Algarve Rundfahrt. Radrennen mit Zeltplatz

Algarve Rundfahrt

Es ist schön an der portugiesischen Algarve. Zweifelsohne! Und sicher kann man hier sehr schön die Seele baumeln lassen und an den Stränden ein verfrühtes Bad nehmen. Wenn man das kalte Wasser mag.

Man könnte auch Radrennen fahren. Könnte. Nur, wenn ich auf die Ergebnisliste der Algarve Rundfahrt schaue, will ich das nicht so recht glauben. Da könnte man meinen, das komplette Bora hansgrohe Team macht Urlaub von nervigen Küchenabzugsselling. Doch, Erholung ist notwendig, und doch,  sollte man einen Wettbewerb eben als  Wettkampf nehmen. Kein Mensch erwartet von einen Herr Ackermann, dass er den Schlusshügel einer Etappe hochsprintet, wenn er es dann mal im Flachen tun würde. Aber wenn das gesamte Team während des  Rennens die Sonnenschirme aufstellt, darf man auch fragen, wo sie denn unterwegs gezeltet haben.

Wovon reden wir eigentlich?

Ich weiß, dass viele deutsche Radsportmagazine zu solchen Leistungen schweigen. Zu groß ist das Eigeninteresse und man will ja keinen in der lieben Radsportfamilie vergraulen. Aber man hat doch auch gewisse journalistische Aufgaben. Wenn jetzt ein Pascal Ackermann mit über 18 Minuten Rückstand bei einer Etappe mit einem 7 km langen Schlussanstieg  der gerade mal 5,8 Prozent im Durchschnitt hat, ankommt,  kann man das noch verkneifen. Wenn er das im Flachen ausgleichen könnte oder wollte.

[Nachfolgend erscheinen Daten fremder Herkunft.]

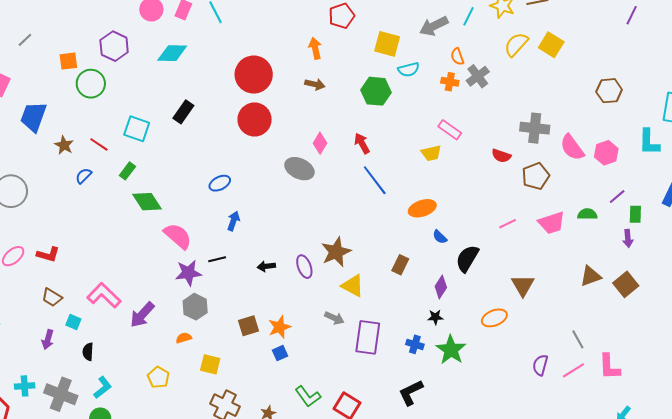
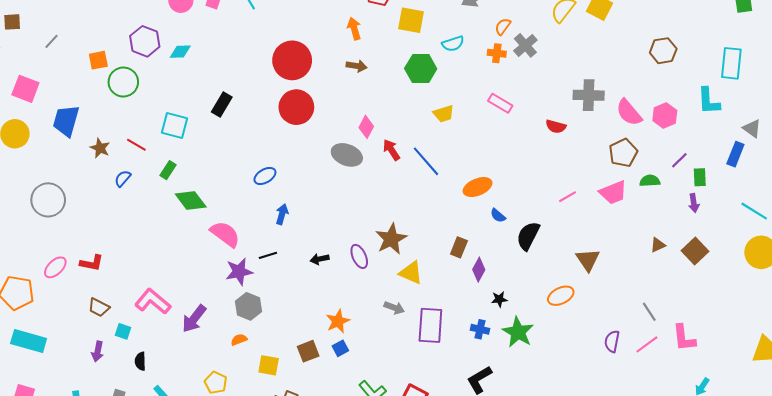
yellow square: (387, 44) -> (411, 20), moved
cyan diamond: (172, 53) -> (180, 52), moved, size x0.7
orange semicircle: (457, 57) -> (503, 27), turned 60
red arrow: (362, 143) -> (391, 150), moved
yellow trapezoid: (431, 153) -> (444, 114), moved
brown pentagon: (536, 176) -> (623, 153), moved
brown triangle: (591, 276) -> (658, 245), size x0.7
purple diamond: (441, 287) -> (479, 270), moved
brown square: (248, 326) -> (308, 351), moved

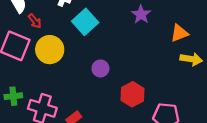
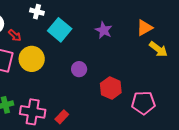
purple star: (141, 14) -> (104, 30), moved
yellow arrow: (191, 59) -> (158, 49), turned 36

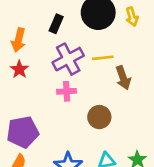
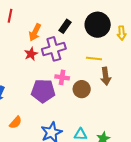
purple cross: (68, 59) -> (54, 49), moved
brown circle: (99, 117) -> (82, 89), moved
purple pentagon: (23, 132) -> (43, 91), moved

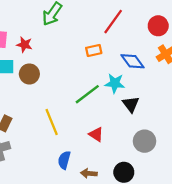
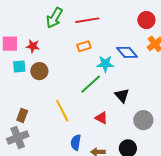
red line: (113, 22) -> (87, 20), moved, turned 50
orange rectangle: (94, 50) -> (84, 46), moved
cyan star: (115, 83) -> (105, 64), moved
black triangle: (131, 104) -> (122, 96), moved

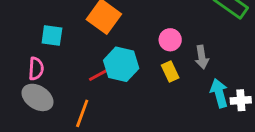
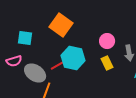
pink semicircle: (36, 69) -> (14, 61), turned 70
gray ellipse: (37, 97) -> (35, 73), moved

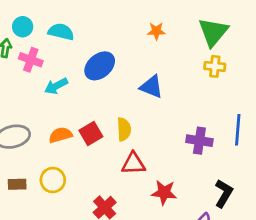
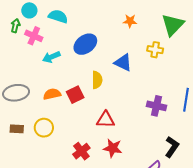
yellow cross: (215, 66) -> (155, 50), moved
yellow semicircle: (124, 129) -> (97, 80), moved
red star: (164, 192) -> (113, 148), moved

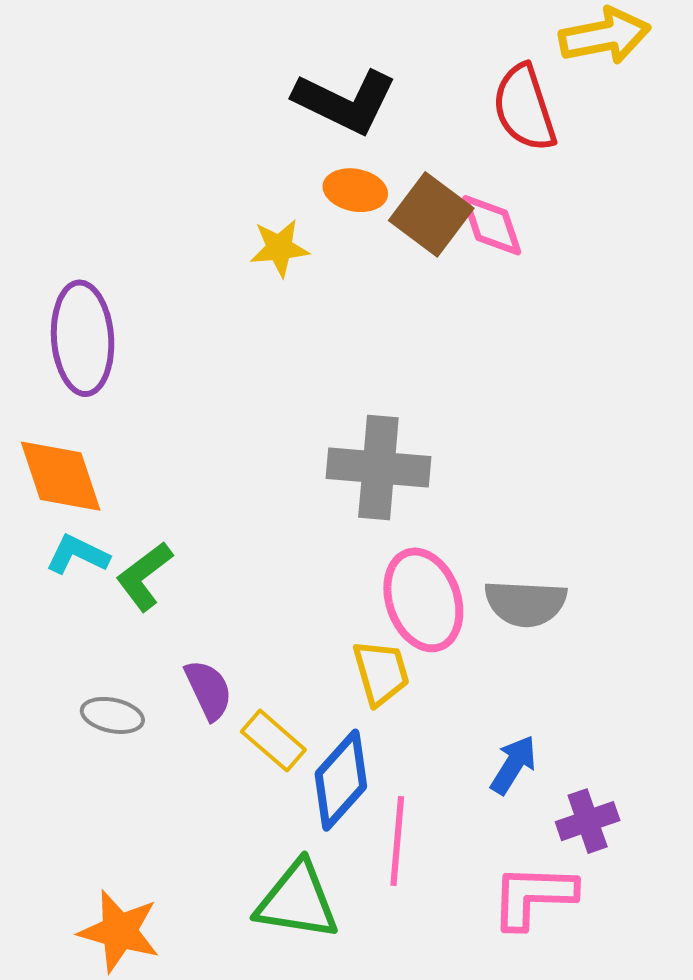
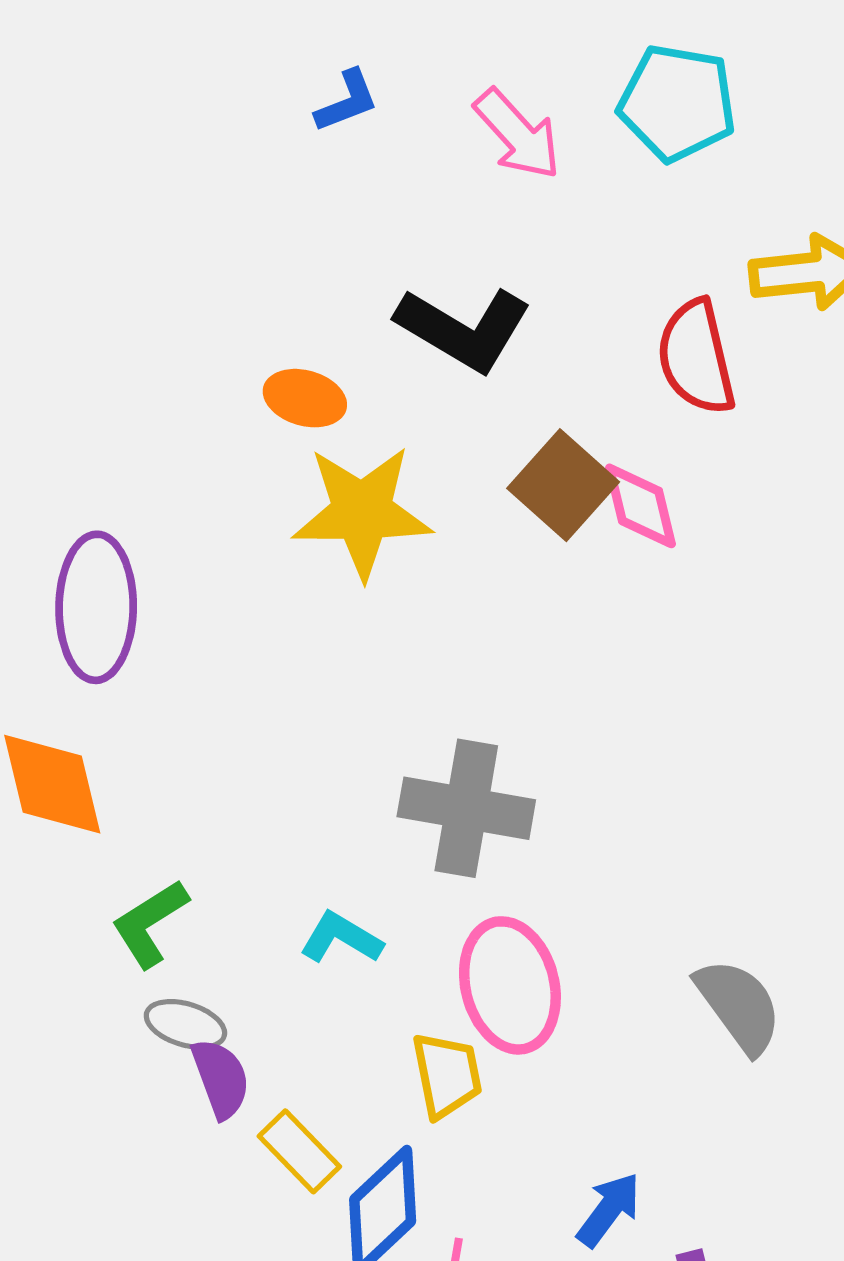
orange ellipse: (355, 190) -> (305, 398), moved
yellow star: (279, 248) -> (362, 512), size x1.8
cyan L-shape: (77, 555) -> (341, 938), moved
gray semicircle: (526, 603) -> (739, 1006), moved, turned -134
gray ellipse: (112, 715) -> (185, 1024), moved

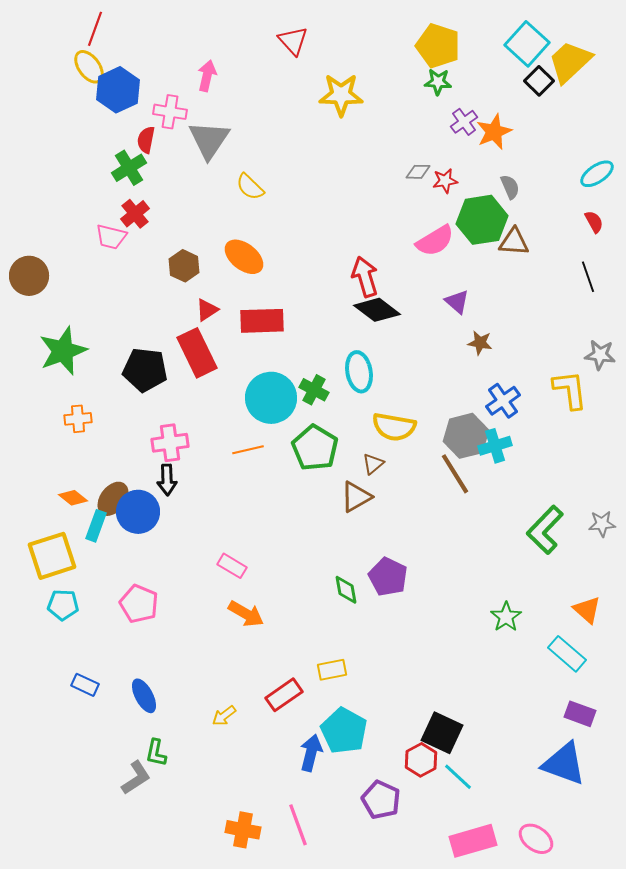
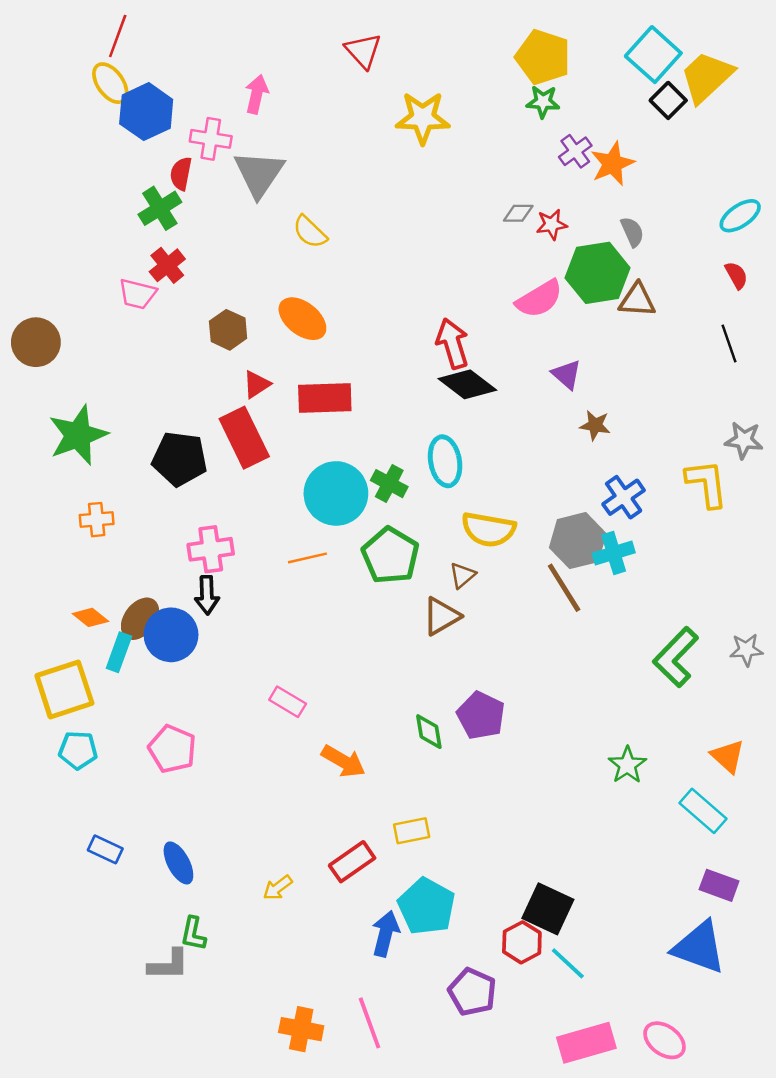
orange arrow: (246, 614) -> (343, 761), moved
gray L-shape: (136, 778) -> (169, 965), turned 33

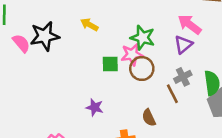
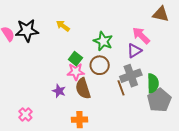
pink star: (132, 54) -> (76, 72), moved
green square: (110, 64) -> (75, 59), turned 32
gray cross: (183, 77) -> (131, 76), size x1.5
brown semicircle: (149, 118) -> (83, 89), moved, size x1.5

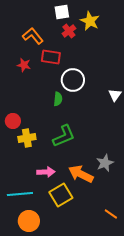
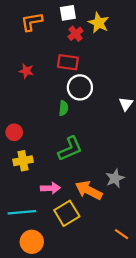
orange L-shape: (33, 36) -> (32, 22), moved, turned -60
red rectangle: (51, 57) -> (68, 62), moved
yellow cross: (27, 138) -> (23, 161), moved

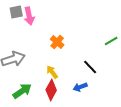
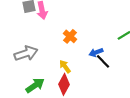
blue arrow: (80, 87) -> (96, 52), moved

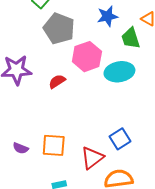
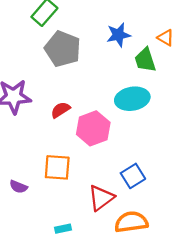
pink hexagon: (87, 57) -> (93, 128), moved
orange square: (54, 145) -> (57, 167), moved

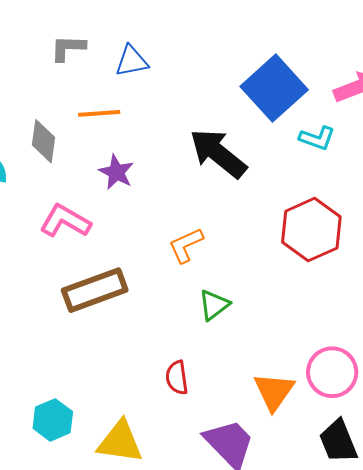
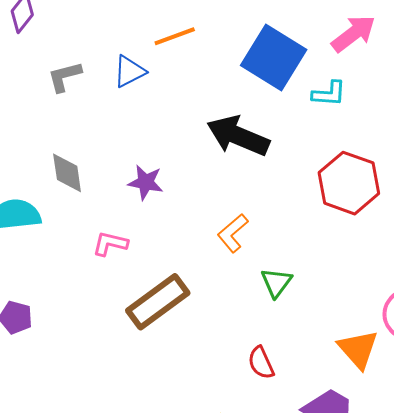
orange line: (99, 113) -> (175, 36), moved
pink L-shape: (65, 221) -> (110, 244), size x0.7

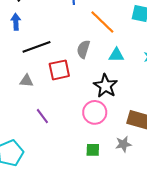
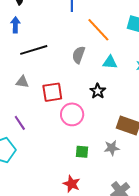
red square: (59, 70) -> (52, 92), moved
black star: (105, 86) -> (98, 91), size x0.7
pink circle: (95, 112) -> (72, 114), moved
purple line: (42, 116) -> (20, 123), moved

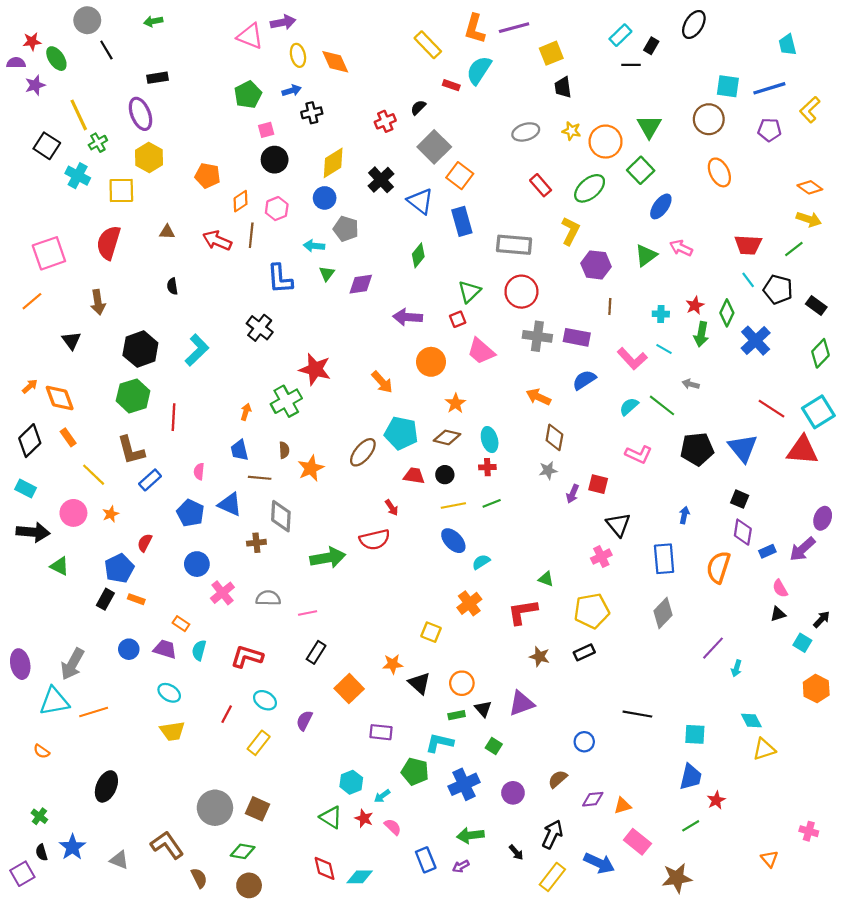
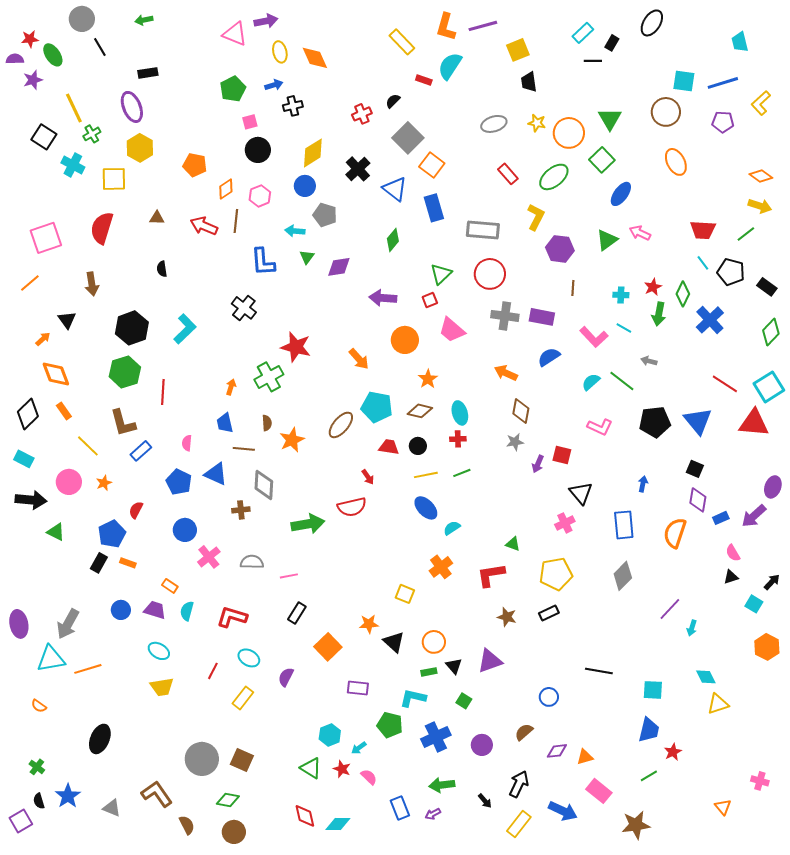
orange arrow: (30, 386) -> (43, 339), moved

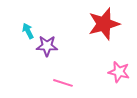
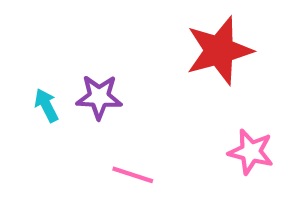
cyan arrow: (28, 31) -> (46, 105), moved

Wenn aber der beste Bergfahrer des Teams zwar zweitbester Fahrer des Teams wird, mit über 9 Minuten Rückstand auf den Sieger, dann kann man sich schon fragen, ob wir hier noch bei einen Radrennen sind. Soll man sich jetzt über die Leistung von Nils Politt mit über 6 Minuten minus auf den Sieger freuen oder nicht? Wenn der Rest der Mannschaft gar nichts tut. Peter Sagan wird froh sein, dass er diese Truppe nicht beim Giro an seiner Seite hat. Und noch ein Tipp. Mit solchen Leistungen verkauft man weder Dunstabzüge oder Badezimmergarnituren. Und das ist schließlich die Hauptabteilung bei dieser Sache. 

Bester Deutscher Fahrer wurde auf der zweiten Etappe der Algarve Rundfahrt Georg Zimmermann vom Team Intermarche Wanty und so weiter und so fort. Er kam als 21. mit einem Rückstand von 1 Minute ins Ziel. Geht doch.